Google menace de supprimer le moteur de recherche d’Australie en raison d’une nouvelle loi

Google a menacé de rendre son moteur de recherche indisponible en Australie si le gouvernement de là-bas envisage de faire payer l’entreprise pour le contenu des nouvelles.

Le Premier ministre australien Scott Morrison a rapidement riposté, affirmant que « nous ne répondons pas aux menaces ».

Les commentaires de Morrison sont intervenus après que Mel Silva, le directeur général de Google Australie et Nouvelle-Zélande, ait déclaré lors d’une enquête du Sénat sur le projet de loi que les nouvelles règles seraient irréalisables.

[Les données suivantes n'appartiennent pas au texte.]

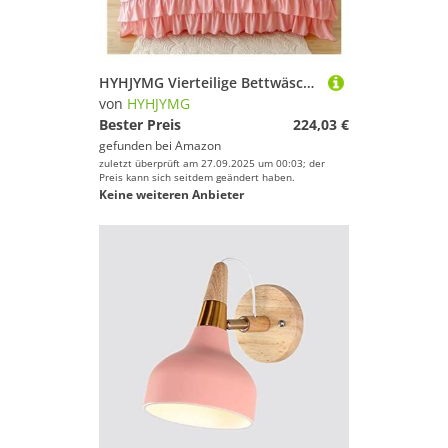
HYHJYMG Vierteilige Bettwäsche-Set Ruffle Queen Twin Gewaschene Mikrofaser-Bettwäsche Shabby Chic Bauernhaus Duvet Cover Kissen Shams Bett Vier Teile Set (Bianco-King 220x240 cm 3pcs
von
HYHJYMG
Bester Preis
224,03 €
gefunden bei
Amazon
zuletzt überprüft am 27.09.2025 um 00:03; der
Preis kann sich seitdem geändert haben.
Keine weiteren Anbieter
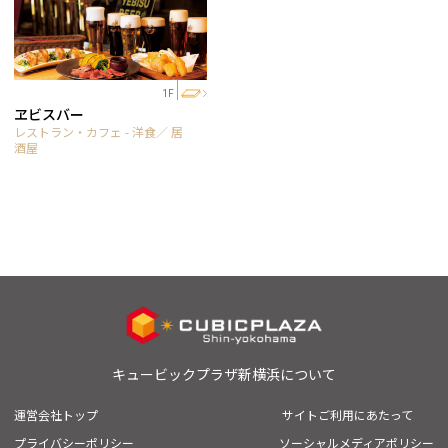
1F
ヱビスバー
レストラン・カフェ - 洋食／ 居
酒屋
キュービックプラザ新横浜について
運営会社トップ
サイトご利用にあたって
プライバシーポリシー
ソーシャルメディアポリシー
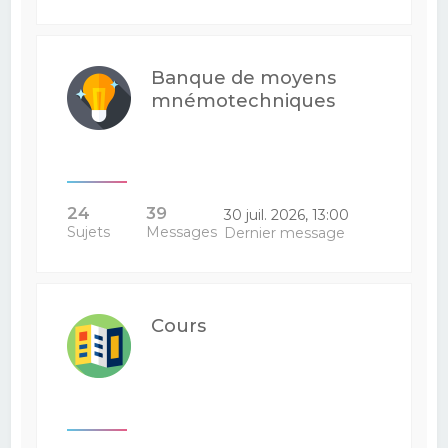
Banque de moyens
mnémotechniques
24
39
30 juil. 2026, 13:00
Sujets
Messages
Dernier message
Cours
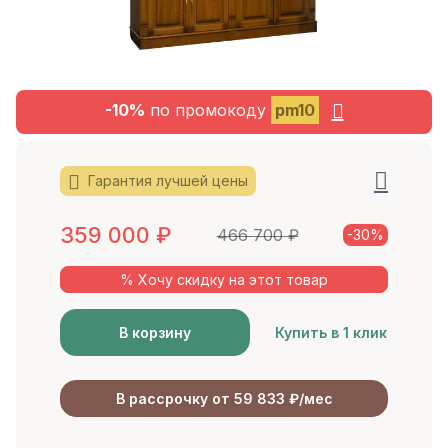
-10%
по промокоду
pm10
Гарантия лучшей цены
359 000
₽
466 700
₽
-30%
% Хочу скидку на этот товар
В корзину
Купить в 1 клик
В рассрочку от 59 833 ₽/мес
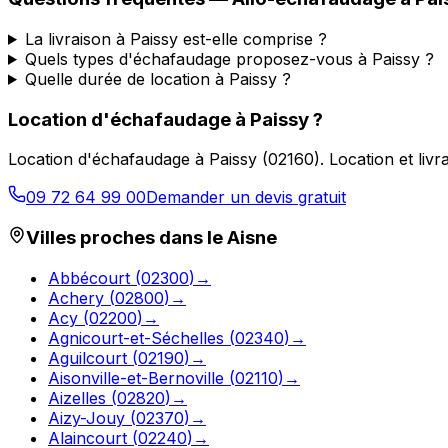
La livraison à Paissy est-elle comprise ?
Quels types d'échafaudage proposez-vous à Paissy ?
Quelle durée de location à Paissy ?
Location d'échafaudage
à
Paissy
?
Location d'échafaudage
à
Paissy
(
02160
).
Location et liv
09 72 64 99 00
Demander un devis gratuit
Villes proches dans le
Aisne
Abbécourt
(
02300
)
→
Achery
(
02800
)
→
Acy
(
02200
)
→
Agnicourt-et-Séchelles
(
02340
)
→
Aguilcourt
(
02190
)
→
Aisonville-et-Bernoville
(
02110
)
→
Aizelles
(
02820
)
→
Aizy-Jouy
(
02370
)
→
Alaincourt
(
02240
)
→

Le code de conduite obligatoire proposé par le gouvernement vise à faire en sorte que Google et Facebook paient équitablement les entreprises de médias australiennes pour l’utilisation du contenu d’actualités qu’elles siphonnent des sites d’information.

Silva a déclaré qu’il était prêt à payer un groupe large et diversifié d’éditeurs de nouvelles pour la valeur qu’ils ajoutaient, mais pas selon les règles proposées, qui incluaient les paiements pour les liens et les extraits de code.

«Si cette version du code devenait loi, elle ne nous laisserait pas d’autre choix que d’arrêter de rendre Google Search disponible en Australie», a-t-elle déclaré.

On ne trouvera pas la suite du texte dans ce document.